The prevalence of hypothyroidism and hyperthyroidism was 12 and 1.25 %, respectively. Adverse maternal effects in overt hypothyroidism included preeclampsia (16.6 vs. 7.8 %) and placental abruption (16.6 vs. 0.8 %). Subclinical hypothyroidism was associated with preeclampsia (22.3 vs. 7.8 %) as compared to the euthyroid patients. Adverse fetal outcomes in overt hypothyroidism included spontaneous abortion (16.6 vs. 2.39 %), preterm birth (33.3 vs. 5.8 %), low birth weight (50 vs. 12.11 %), intrauterine growth retardation (25 vs. 4.9 %), and fetal death (16.6 vs. 1.7 %) as compared to the euthyroid women. Adverse fetal outcomes in subclinical hypothyroidism included spontaneous abortion (5.5 vs. 2.39 %), preterm delivery (11.2 vs. 5.8 %), low birth weight (25 vs. 12.11 %), and intrauterine growth retardation (8.4 vs. 4.9 %) as compared to the euthyroid women.

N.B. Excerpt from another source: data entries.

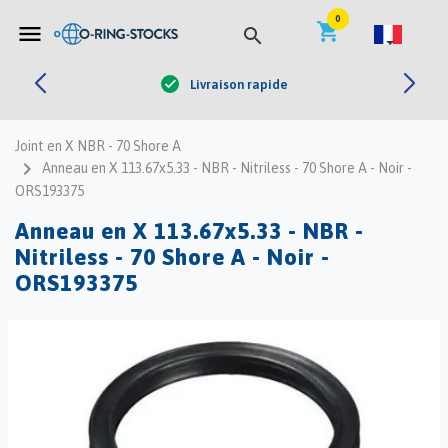


0
shopping_cart
menu
search
Livraison rapide
check
Joint en X NBR - 70 Shore A
navigate_next
Anneau en X 113.67x5.33 - NBR - Nitriless - 70 Shore A - Noir -
ORS193375
Anneau en X 113.67x5.33 - NBR -
Nitriless - 70 Shore A - Noir -
ORS193375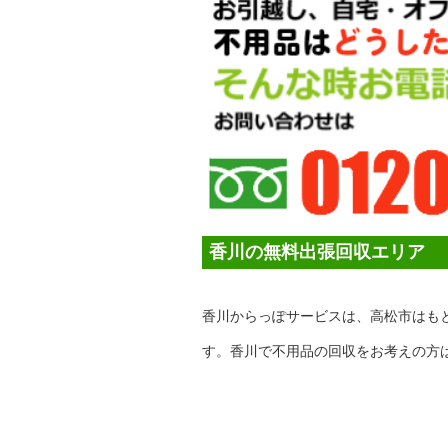
香川の無料出張回収エリア
香川からっぽサービスは、高松市はも
す。香川で不用品の回収をお考えの方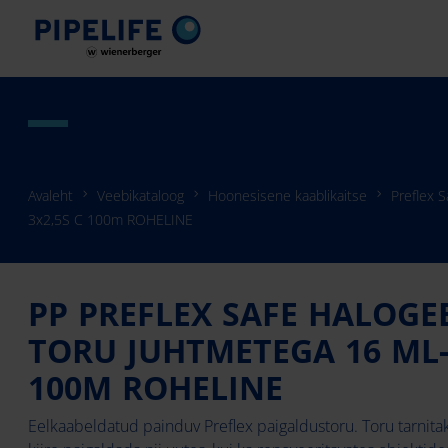
Avaleht
Veebikataloog
Hoonesisene kaablikaitse
Preflex 
3x2,5S C 100m ROHELINE
PP PREFLEX SAFE HALOGE
TORU JUHTMETEGA 16 ML-
100M ROHELINE
Eelkaabeldatud painduv Preflex paigaldustoru. Toru tarnitaks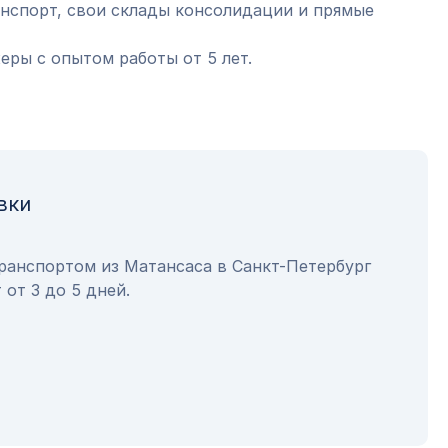
анспорт, свои склады консолидации и прямые
ры с опытом работы от 5 лет.
вки
транспортом из Матансаса в Санкт-Петербург
 от 3 до 5 дней.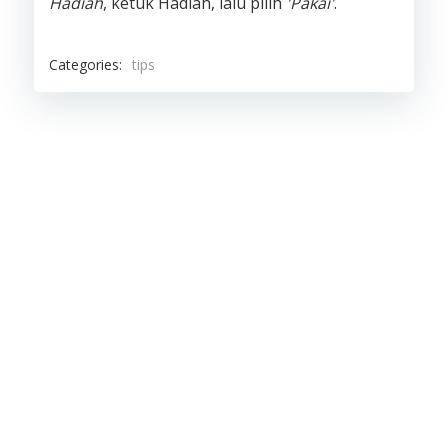
Hadiah
, ketuk Hadiah, lalu pilih
'Pakai'
.
Categories:
tips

The prevalence of thyroid disorders was high in our study with associated adverse maternal and fetal outcomes. Routine screening of thyroid dysfunction is recommended to prevent adverse fetal and maternal outcome.
确定正常孕妇甲状腺功能障碍的当前患病率,并研究甲状腺功能障碍对母婴结局的影响。
400名妊娠13至26周的孕妇登记参加本研究。除常规产科检查外,还进行了促甲状腺激素(TSH)检测。TSH异常的患者进行了游离甲状腺素(Free T4)和抗甲状腺过氧化物酶抗体检测。患者随访至分娩。记录其产科和围产期结局。
甲状腺功能减退症和甲状腺功能亢进症的患病率分别为12%和1.25%。显性甲状腺功能减退症的不良母体影响包括先兆子痫(16.6%对7.8%)和胎盘早剥(16.6%对0.8%)。与甲状腺功能正常的患者相比,亚临床甲状腺功能减退症与先兆子痫相关(22.3%对7.8%)。与甲状腺功能正常的女性相比,显性甲状腺功能减退症的不良胎儿结局包括自然流产(16.6%对2.39%)、早产(33.3%对5.8%)、低出生体重(50%对12.11%)、宫内生长受限(25%对4.9%)和胎儿死亡(16.6%对1.7%)。与甲状腺功能正常的女性相比,亚临床甲状腺功能减退症的不良胎儿结局包括自然流产(5.5%对2.39%)、早产(11.2%对5.8%)、低出生体重(25%对12.11%)和宫内生长受限(8.4%对4.9%)。
在我们的研究中,甲状腺疾病的患病率较高,并伴有不良的母婴结局。建议常规筛查甲状腺功能障碍以预防不良的胎儿和母体结局。